The exhilarated fans engulfed Cook and the rest of the team. Todd Zafirovski, the former walk-on turned scholarship player, found Cook in the scrum and put his arm around him, shielding against any overzealous students as the two walked off the floor.

“It was just him being a good teammate,” Cook said quietly in the subdued visitors’ locker room.

That was about all the Blue Devils could do for each other, as their game plan had to be scrapped due to Mason Plumlee’s ineffectiveness. The big man, who entered the game as a serious national player of the year candidate, scored four points – all in the first half – and pulled down just three rebounds in 33 minutes. He also had two assists and two turnovers along with five second-half fouls.

“I didn’t show up to play today and I let my teammates down,” said Plumlee, sitting a few feet from Cook. “That’s not how I’ve played all season. I hope it doesn’t happen again. It’s all on me.”

Without Plumlee, the Blue Devils were left with a new lineup for the last 26 seconds of the game: Cook, Seth Curry and Rasheed Sulaimon in the backcourt, Tyler Thornton at power forward and Alex Murphy at center. The group had never practiced together – “How can we? We don’t even have enough guys in practice to try it against,” coach Mike Krzyzewski said – but they were able to tie the game. After drawing a foul on a 3-point shot, Sulaimon calmly hit three free throws (with a Maryland timeout in between the second and third) to tie the game at 81-81 with 16 seconds remaining.

But when it came time to defend Maryland’s last possession, communication broke down, switches weren’t covered properly and the Terrapins’ Seth Allen dribbled past Cook to the basket. Cook fouled Allen, and Tyler Thornton started jawing at the Maryland freshman as he went to the line. But Allen, like Sulaimon, remained calm under pressure and hit his free throws, sealing the Terrapins’ win against what they consider their archrival.

Maryland coach Mark Turgeon had tears in his eyes as he tried to put his emotions into words.

“I wanted to beat Duke,” he said. “This means a lot to me. I talked about it in the summer – ‘God, if we beat Duke, I’m going to be in the student section, I’m going to be hanging out with the students.’ It means a lot to me.”

Moments before, Krzyzewski had waved away notions that the game had special significance.

“If it was such a rivalry they’d still be in the ACC,” he said. “Obviously they don’t think it’s that important, or they wouldn’t be in the Big Ten.

“We’ve had some great games with them, but we have great games against a lot of people.
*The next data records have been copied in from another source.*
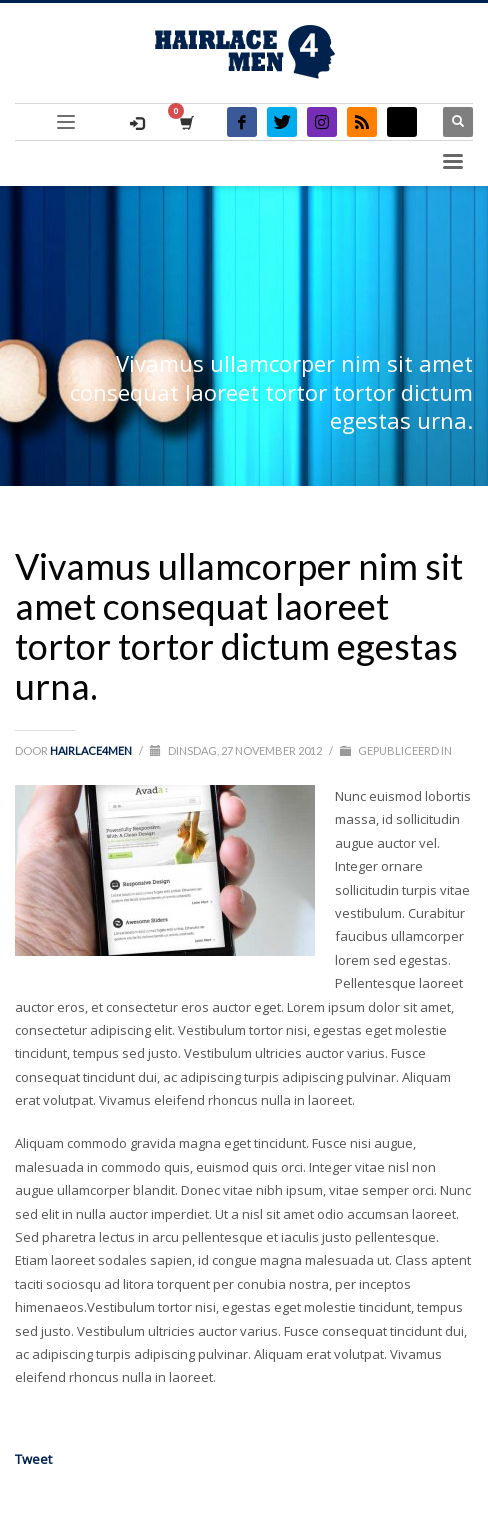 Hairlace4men (92, 750)
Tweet (33, 1459) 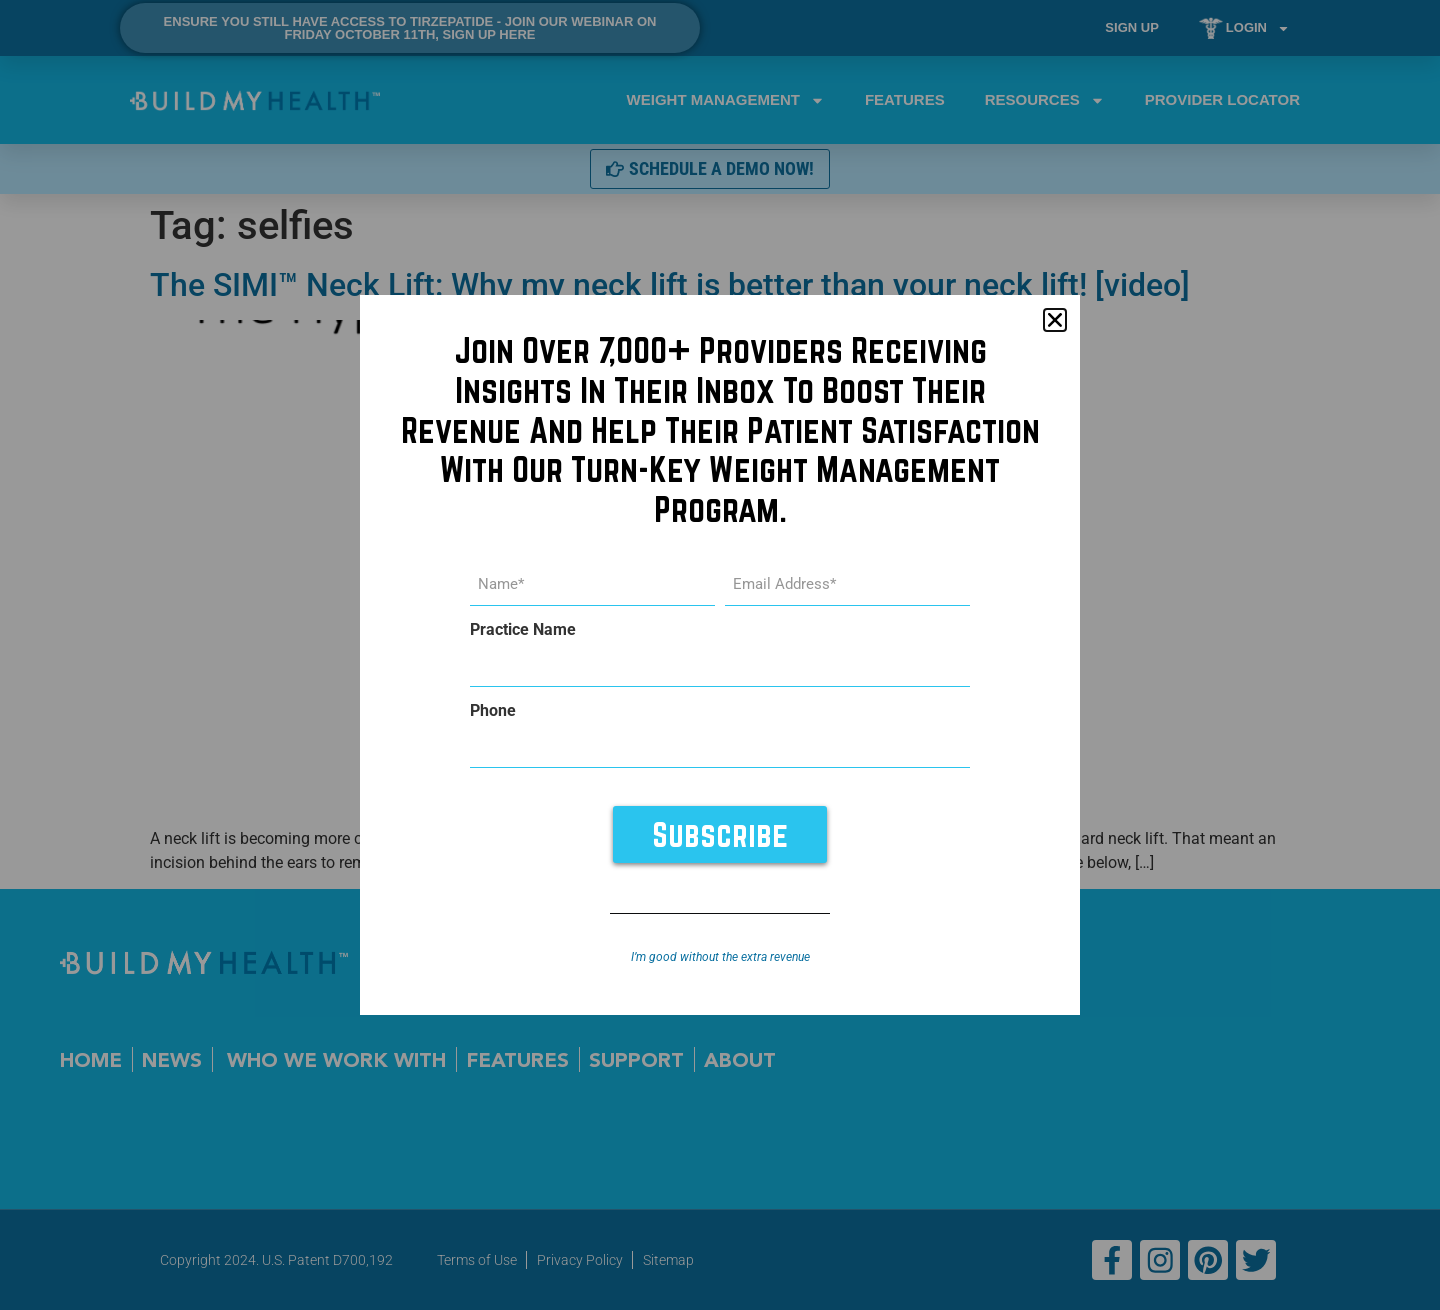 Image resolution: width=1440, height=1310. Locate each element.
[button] (1055, 322)
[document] (720, 655)
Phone (493, 711)
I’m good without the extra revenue (720, 956)
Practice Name (523, 631) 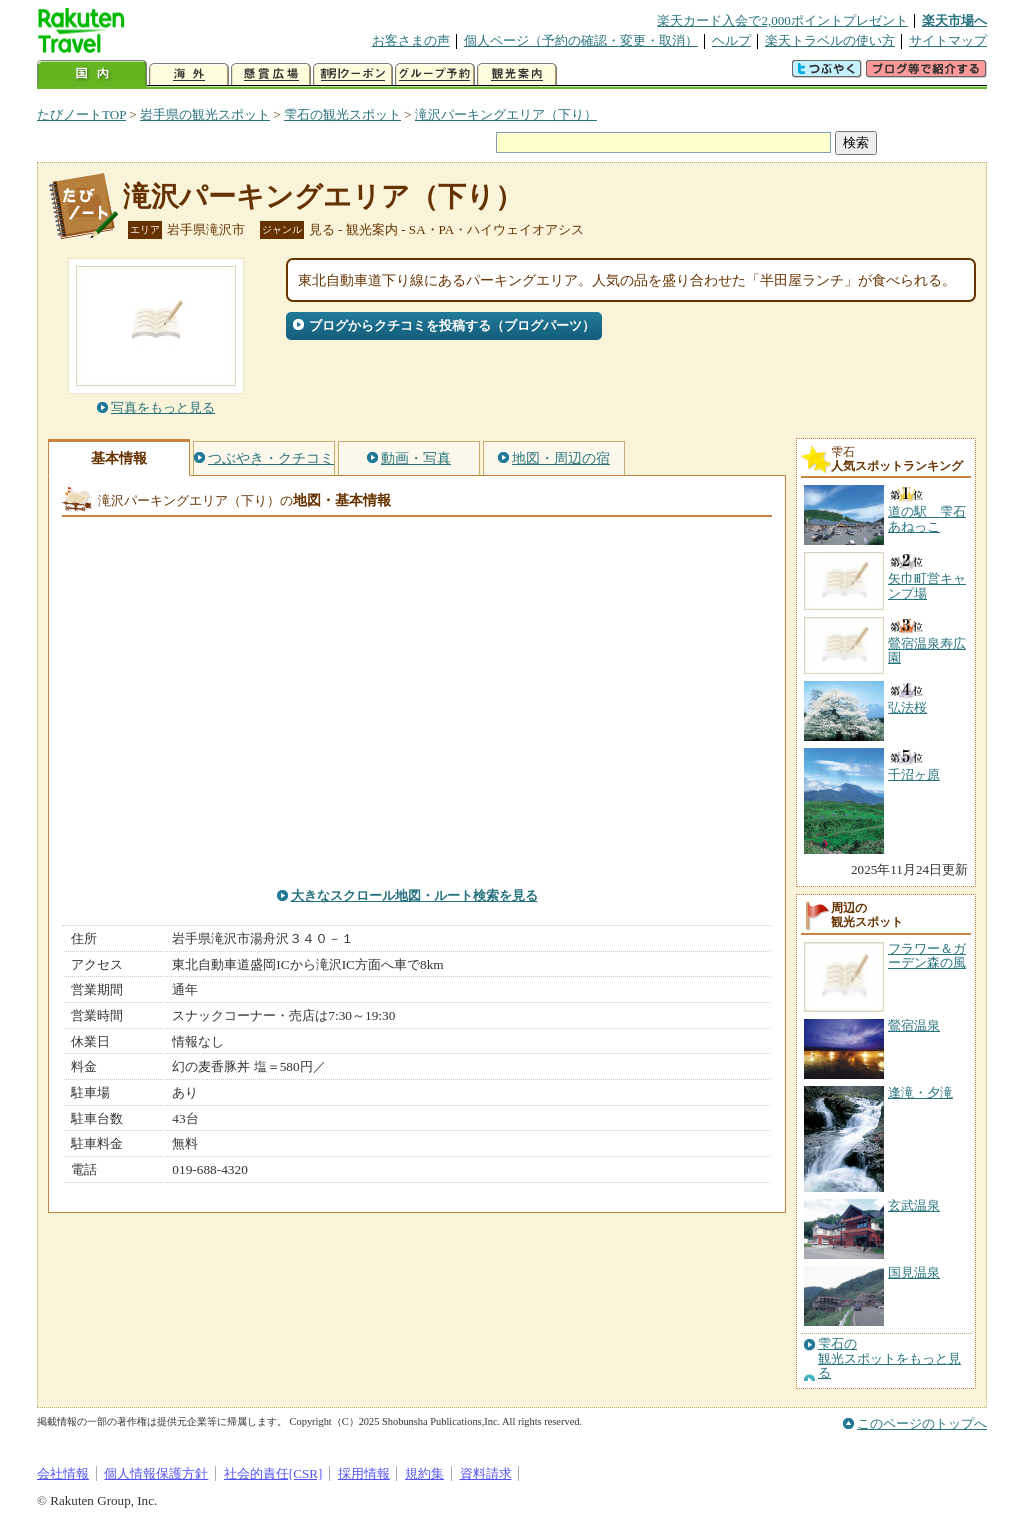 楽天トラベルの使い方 (830, 40)
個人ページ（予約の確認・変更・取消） (581, 40)
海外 (189, 74)
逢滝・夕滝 (920, 1092)
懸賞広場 (271, 74)
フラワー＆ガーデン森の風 (927, 955)
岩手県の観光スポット (205, 114)
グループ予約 (435, 74)
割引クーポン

A lot of people want to beat us, and they’re one of them.”

It was Maryland’s first win against Duke since March 3, 2010, when Gary Williams and Greivis Vasquez were still around. Since they left, there hasn’t been much reason to celebrate on the hardwood in College Park – no NCAA tournament berths and no wins against Duke. But Saturday night, the Terrapins, despite their 26 turnovers, seized the opportunity to beat the Blue Devils one more time.

And for everyone in the building dressed in red and yellow, it was meaningful.

“It’s a big win for our team and our program,” center Alex Len said. “I know our fans have waited for this win for four years.”